**Action item:**
Lines below that hold the word "desarrollo" must be copied in full.

[[ Records supplied open ]]

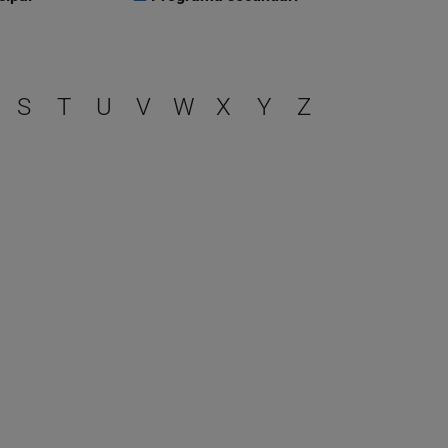
r
S
T
U
V
W
X
Y
Z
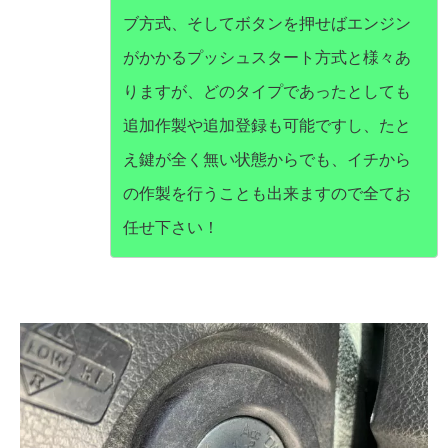
ブ方式、そしてボタンを押せばエンジン
がかかるプッシュスタート方式と様々あ
りますが、どのタイプであったとしても
追加作製や追加登録も可能ですし、たと
え鍵が全く無い状態からでも、イチから
の作製を行うことも出来ますので全てお
任せ下さい！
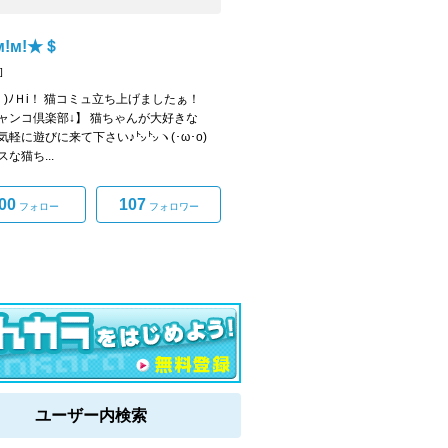
!м!★＄
]
ω・)ﾉＨi！ 猫コミュ立ち上げましたぁ！
ャンコ倶楽部↓】 猫ちゃんが大好きな
気軽に遊びに来て下さい♪㌧㌧ヽ(･ω･o)
な猫ち...
00
107
フォロー
フォロワー
ユーザー内検索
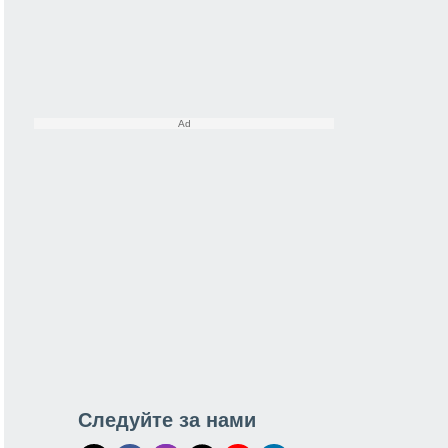
Следуйте за нами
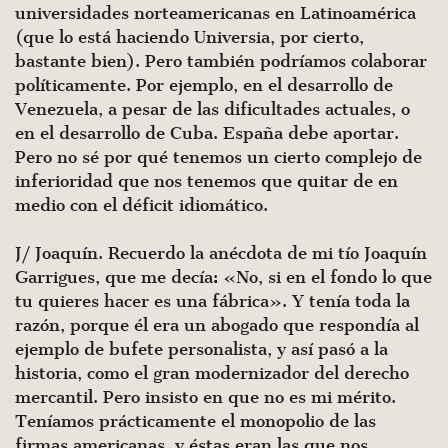
universidades norteamericanas en Latinoamérica
(que lo está haciendo Universia, por cierto,
bastante bien). Pero también podríamos colaborar
políticamen­te. Por ejemplo, en el desarrollo de
Venezuela, a pesar de las dificultades actuales, o
en el desarrollo de Cuba. España debe aportar.
Pero no sé por qué tenemos un cierto complejo de
infe­rioridad que nos tenemos que quitar de en
medio con el déficit idiomático.
J/ Joaquín. Recuerdo la anécdota de mi tío Joaquín
Garrigues, que me decía: «No, si en el fondo lo que
tu quieres hacer es una fábri­ca». Y tenía toda la
razón, porque él era un abogado que respondía al
ejemplo de bufete personalista, y así pasó a la
historia, como el gran modernizador del derecho
mercantil. Pero insisto en que no es mi mérito.
Teníamos prácticamente el monopolio de las
firmas americanas, y éstas eran las que nos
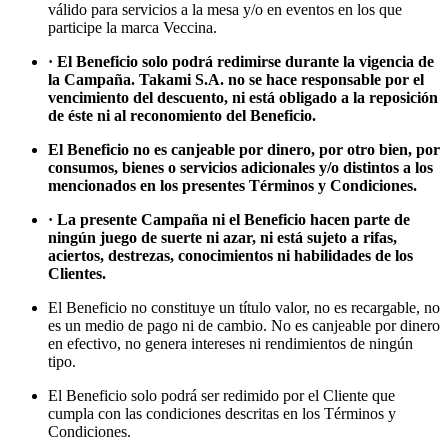
válido para servicios a la mesa y/o en eventos en los que
participe la marca Veccina.
·
El Beneficio solo podrá redimirse durante la vigencia de
la Campaña. Takami S.A. no se hace responsable por el
vencimiento del descuento, ni está obligado a la reposición
de éste ni al reconomiento del Beneficio.
El Beneficio no es canjeable por dinero, por otro bien, por
consumos, bienes o servicios adicionales y/o distintos a los
mencionados en los presentes Términos y Condiciones.
·
La presente Campaña ni el Beneficio hacen parte de
ningún juego de suerte ni azar, ni está sujeto a rifas,
aciertos, destrezas, conocimientos ni habilidades de los
Clientes.
El Beneficio no constituye un título valor, no es recargable, no
es un medio de pago ni de cambio. No es canjeable por dinero
en efectivo, no genera intereses ni rendimientos de ningún
tipo.
El Beneficio solo podrá ser redimido por el Cliente que
cumpla con las condiciones descritas en los Términos y
Condiciones.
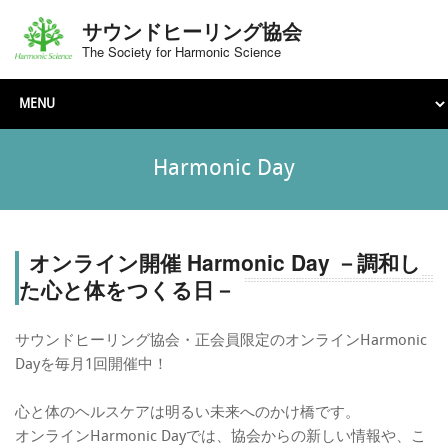
サウンドヒーリング協会
The Society for Harmonic Science
Harmonic Day
オンライン開催 Harmonic Day －調和し
た心と体をつくる日－
サウンドヒーリング協会・正会員限定のオンラインHarmonic
Dayを毎月1回開催中！
心と体のヘルスケアは明るい未来へのかけ橋です。
オンラインHarmonic Dayでは、協会からの新しい情報や、こ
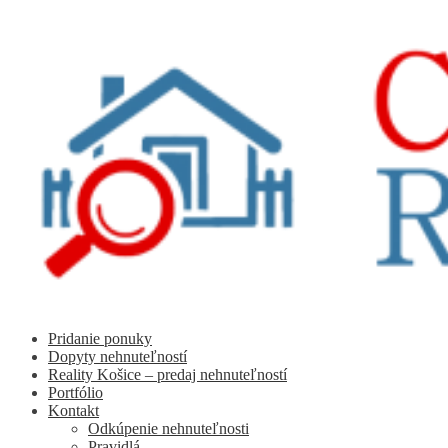
Preskočiť
Preskočiť
na
na
navigáciu
obsah
Pridanie ponuky
Dopyty nehnuteľností
Reality Košice – predaj nehnuteľností
Portfólio
Kontakt
Odkúpenie nehnuteľnosti
Pravidlá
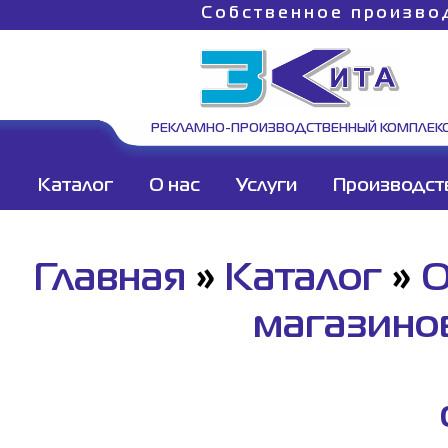
Собственное произво
РЕКЛАМНО-ПРОИЗВОДСТВЕННЫЙ КОМПЛЕК
Каталог
О нас
Услуги
Производст
Главная
»
Каталог
»
О
магазино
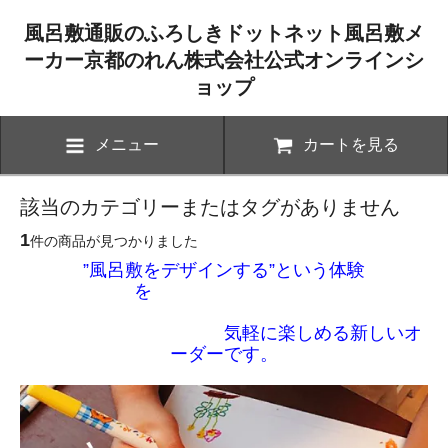
風呂敷通販のふろしきドットネット風呂敷メ
ーカー京都のれん株式会社公式オンラインシ
ョップ
メニュー
カートを見る
該当のカテゴリーまたはタグがありません
1
件の商品が見つかりました
”風呂敷をデザインする”という体験
を
気軽に楽しめる新しいオ
ーダーです。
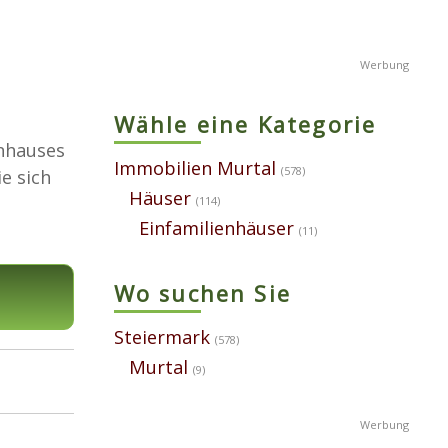
Wähle eine Kategorie
enhauses
Immobilien Murtal
(578)
e sich
Häuser
(114)
Einfamilienhäuser
(11)
Wo suchen Sie
Steiermark
(578)
Murtal
(9)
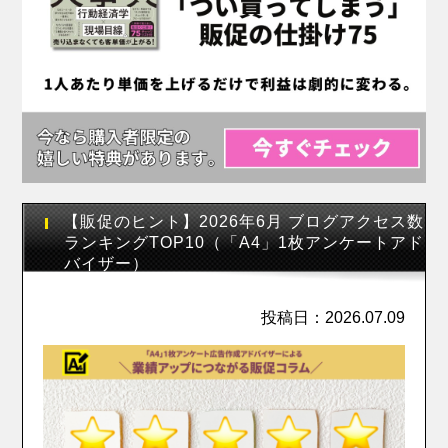
【販促のヒント】2026年6月 ブログアクセス数
ランキングTOP10（「A4」1枚アンケートアド
バイザー）
投稿日：2026.07.09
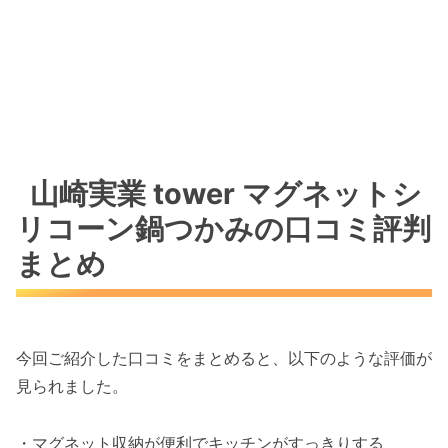
山崎実業 tower マグネットシ
リコーン鍋つかみの口コミ評判
まとめ
今回ご紹介した口コミをまとめると、以下のような評価が
見られました。
・マグネット収納が便利でキッチンがすっきりする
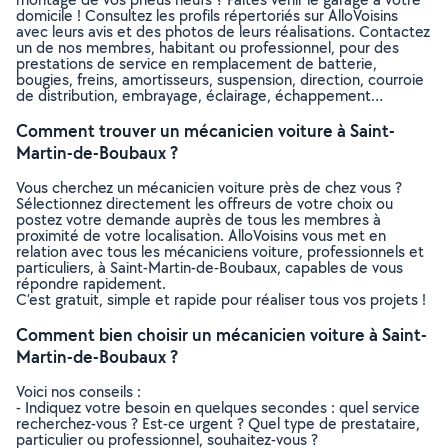
domicile ! Consultez les profils répertoriés sur AlloVoisins
avec leurs avis et des photos de leurs réalisations. Contactez
un de nos membres, habitant ou professionnel, pour des
prestations de service en remplacement de batterie,
bougies, freins, amortisseurs, suspension, direction, courroie
de distribution, embrayage, éclairage, échappement…
Comment trouver un mécanicien voiture à Saint-
Martin-de-Boubaux ?
Vous cherchez un mécanicien voiture près de chez vous ?
Sélectionnez directement les offreurs de votre choix ou
postez votre demande auprès de tous les membres à
proximité de votre localisation. AlloVoisins vous met en
relation avec tous les mécaniciens voiture, professionnels et
particuliers, à Saint-Martin-de-Boubaux, capables de vous
répondre rapidement.
C’est gratuit, simple et rapide pour réaliser tous vos projets !
Comment bien choisir un mécanicien voiture à Saint-
Martin-de-Boubaux ?
Voici nos conseils :
- Indiquez votre besoin en quelques secondes : quel service
recherchez-vous ? Est-ce urgent ? Quel type de prestataire,
particulier ou professionnel, souhaitez-vous ?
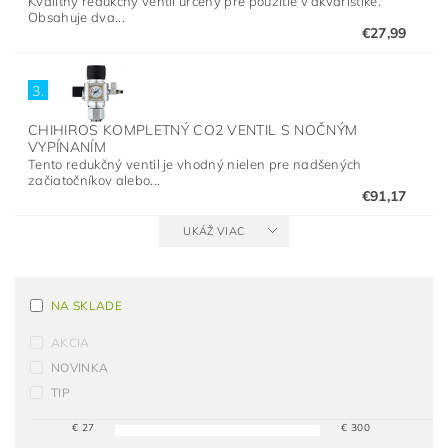
Kvalitný redukčný ventil určený pre použitie v akvaristike.
Obsahuje dva...
€27,99
3.
CHIHIROS KOMPLETNÝ CO2 VENTIL S NOČNÝM
VYPÍNANÍM
Tento redukčný ventil je vhodný nielen pre nadšených
začiatočníkov alebo...
€91,17
UKÁŽ VIAC
NA SKLADE
AKCIA
NOVINKA
TIP
€
27
€
300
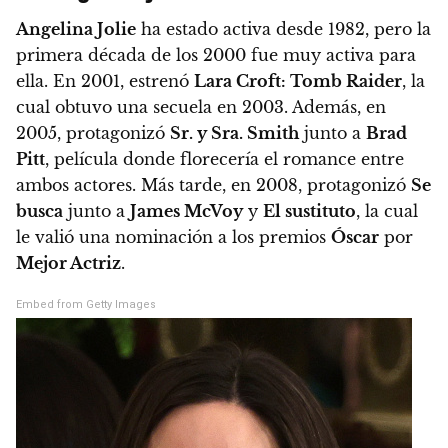
Angelina Jolie
ha estado activa desde 1982, pero la
primera década de los 2000 fue muy activa para
ella. En 2001, estrenó
Lara Croft: Tomb Raider
, la
cual obtuvo una secuela en 2003. Además, en
2005, protagonizó
Sr. y Sra. Smith
junto a
Brad
Pitt
, película donde florecería el romance entre
ambos actores.
Más tarde, en 2008, protagonizó
Se
busca
junto a
James McVoy
y
El sustituto
, la cual
le valió una nominación a los premios
Óscar
por
Mejor Actriz
.
Embed from Getty Images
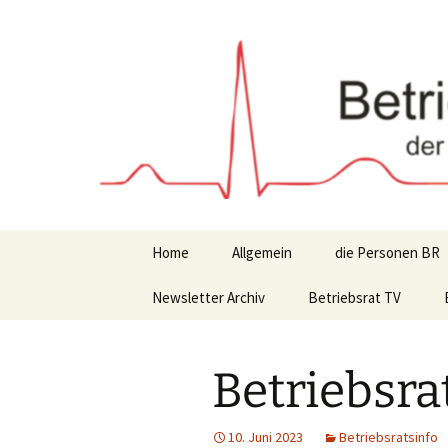
Zum
Inhalt
springen
Home
Allgemein
die Personen BR
Newsletter Archiv
Betriebsrat TV
Betriebsra
10. Juni 2023
Betriebsratsinfo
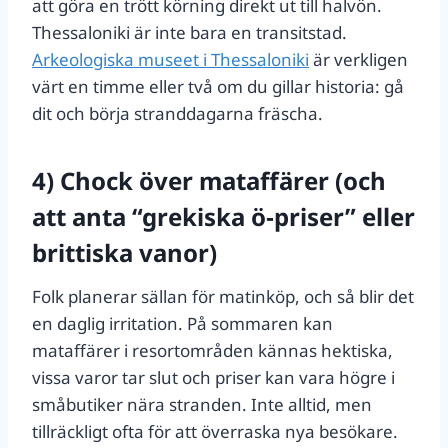
att göra en trött körning direkt ut till halvön.
Thessaloniki är inte bara en transitstad.
Arkeologiska museet i Thessaloniki
är verkligen
värt en timme eller två om du gillar historia: gå
dit och börja stranddagarna fräscha.
4) Chock över mataffärer (och
att anta “grekiska ö‑priser” eller
brittiska vanor)
Folk planerar sällan för matinköp, och så blir det
en daglig irritation. På sommaren kan
mataffärer i resortområden kännas hektiska,
vissa varor tar slut och priser kan vara högre i
småbutiker nära stranden. Inte alltid, men
tillräckligt ofta för att överraska nya besökare.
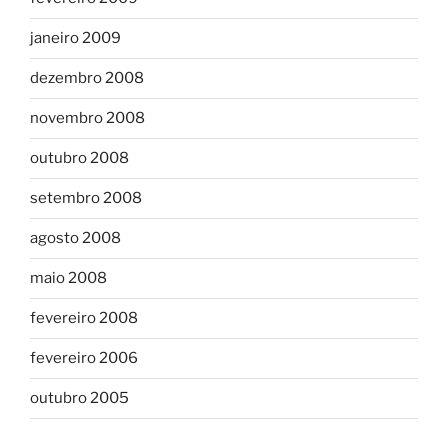
janeiro 2009
dezembro 2008
novembro 2008
outubro 2008
setembro 2008
agosto 2008
maio 2008
fevereiro 2008
fevereiro 2006
outubro 2005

[[ Records supplied closed ]]

**Output for this exercise:**
políticamen­te. Por ejemplo, en el desarrollo de
en el desarrollo de Cuba. España debe aportar.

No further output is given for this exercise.